The Exploration of Mexican Migration
This is a research project exploring migration data and attempting to understand differences within migrants. As well as the disparties migrants suffer as well.
Immigration has been a polarizing issue in the United States for many years and has amplified in the past few years due to positions in government. Mexican migration is not an easy endeavor and many of these migrants are coming to better their lives. The vast majority of migrants are coming for economic opportunity but recent years have made the overall goal of migration convoluted in a manner that sheds them in a bad light. It is vital to understand migration patterns and how they possibly result in policies that aid in migration as well as possibly aiding countries that these migrants are fleeing from.
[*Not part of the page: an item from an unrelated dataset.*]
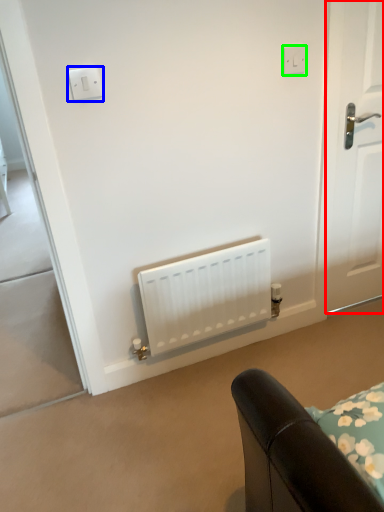 Question: Estimate the real-world distances between objects in this image. Which object is farther from door (highlighted by a red box), light switch (highlighted by a blue box) or electric outlet (highlighted by a green box)?

Choices:
 (A) light switch
 (B) electric outlet

Answer: (A)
The data has multiple data books to them that have different types of questions that are asked to migrants. We initially were going to use 4 data books but narrowed our research down to only using 2 data books since our research questions became altered as well.
Data Books
- HOUSE
The HOUSE part of the data set refers to household composition, economic and migratory activity of the members in the household. This includes land ownership of migrants, home/real estate, vehicle and livestock ownership, and business ownership and operation. This is pretty important to know to understand what types of migrants are owning land while coming over to the United States.
- MIG
The MIG portion of the data set refers to a person-level file containing details of all border crossings (up to 30) by each head of household, as well as measures of economic and social activity during the last U.S. visit.
Research Questions
- We intend to explore the following research questions:1. What demographics such as sex and age are mainly migrating to the United States. 2. What does life look like for many of these immigrants after migrating and are they able to find better living/working conditions?
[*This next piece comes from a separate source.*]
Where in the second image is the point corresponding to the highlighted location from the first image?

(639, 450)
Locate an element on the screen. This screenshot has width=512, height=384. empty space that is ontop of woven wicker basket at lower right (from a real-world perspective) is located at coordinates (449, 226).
We will so conduct text analysis on Trump tweets to understand the narrative that was being built around Mexican migration since 2016. This will set up our analysis in showing migrants are simply trying to better the lives. Our group intends to make bar and line graphs showing migration patterns. Along with colored line graphs possibly showing income brackets before their migration and after. We plan to gather the data and explore the relationship between sex and age as variables in how that has played out in Mexican migration patterns. We also will explore the cost of migration for the years available in the data set. After further exploration of the data, our group aims to examine the type of amenities migrants are able to use and at which income brackets they use those.
Our Analytical Process:
Us researchers explored the data by looking at the code books first. This gave us a good explanation of all the variables that was in this dataset and each of the code books. We then actually started to work with the data to see what exaclty the variables were and how we could work them. We narrowed down our research to only the HOUSE and MIG data books as previously mentioned.
We wanted to explore the main aspects such as sex, age, and income. Once we got those parts down, we wanted to explore income with these demographics to understand some difference in terms of sex. Each of the data books have income but each are a bit different. The MIG data, we use income of the head of household and compared that to last income recieved in Mexico. Wanted to explore if the money migrants were receiving was better in the U.S. or better in Mexico. The HOUSE data looked at the same thing, head of household income. We had different purposes for these as HOUSE data book had the amenities. We did the samething with wages they made on the first trip to the U.S. to compare it to their last trip.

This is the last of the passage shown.